Revisiting ‘Shutting That Whole Thing Down'


Patty and her friend Helen met at Bodo’s for lunch on Thursday, and as it does with many close friends, their conversation strayed to what was eating them.  “Did you see that the president of the California Republican Assembly lost her office last week?” asked Helen.

“No,” said Patty, “I missed that.  But I don’t follow California politics.  Why did they dump her?”

“Apparently they were reacting to the public backlash after she claimed a couple of months ago that few women become pregnant when they’re raped ‘because it’s an act of violence, because the body is traumatized’.”

“Sounds as if that remark was an act of ignorance, because the mind was neutralized,” Patty said.

“It does have that abstract, theoretical, detached-from-real-life quality.  It reminds me of when Paul Ryan referred to rape as a ‘method of conception’ that didn’t change the definition of life.”

“What is it with these politicians and rape?” Patty wondered.  “Are they slow learners?  I thought we’d heard the last of that after all those controversies leading up to the last elections.  It seems to have some weird fascination for them.  The topic’s like a tar-baby!  They just can’t resist grabbing the opportunity to talk about it.”
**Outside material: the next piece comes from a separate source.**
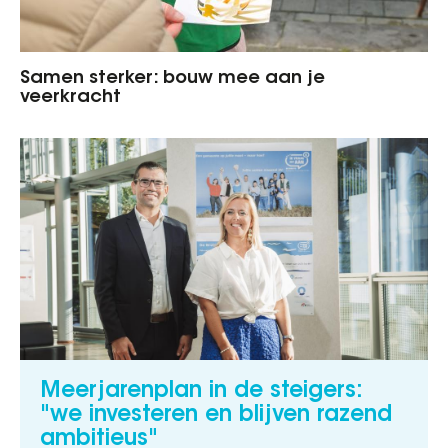
Samen sterker: bouw mee aan je
veerkracht
Meerjarenplan in de steigers:
"we investeren en blijven razend
ambitieus"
“Maybe they’ve bought into their own wishful thinking,” Helen said.  “You know, if you want to oppose abortion in all cases, and you also want to avoid dealing with the hard issue of post-rape pregnancy, then claiming that raped women don’t get pregnant is a way out of the trap you put yourself in.  It’s that old-time magic.  If you want a thing to be true, it’s true.  Abracadabra. Suddenly raped women can no longer get pregnant.  Just doesn’t happen.”

“That’s pretty much the same position that senatorial candidate took in the last election... what’s his name?” Patty asked.

“Uh huh.  Todd Aikin in Missouri.  Remember when he said, ‘If it's a legitimate rape, the female body has ways to try to shut that whole thing down”?

“I still cringe when I think about it.  That ‘legitimate rape’ line certainly didn’t help his cause.”

“No, it sure didn’t.  The first defense of a rapist is to claim that the sex was consensual and the woman ‘wanted it.‘   And when Aikin specified ‘legitimate rape,’ it implied that a lot of women are making bogus claims they’ve been assaulted.  By itself that was enough to really tick women off.  And then they could see the next logical step.  ‘She claims she was raped?  Oh, but she got pregnant?  Well, no way that’s a legitimate rape, then, because, you know, a real rape victim’s body would have just shut that whole thing down’.” 

“You have to wonder when somebody’s language starts to wander into a Never Never Land of vagueness and imprecision, don’t you?  The body has ways?  To shut that whole thing downOr something?  Seriously, does that sound like somebody who has the faintest clue what he’s talking about?”

“It doesn’t, but as unfounded and illogical as it is, it seems to have taken root.  You know, once a bat-crazy notion flies through enough belfries, it morphs into conventional wisdom in some quarters.”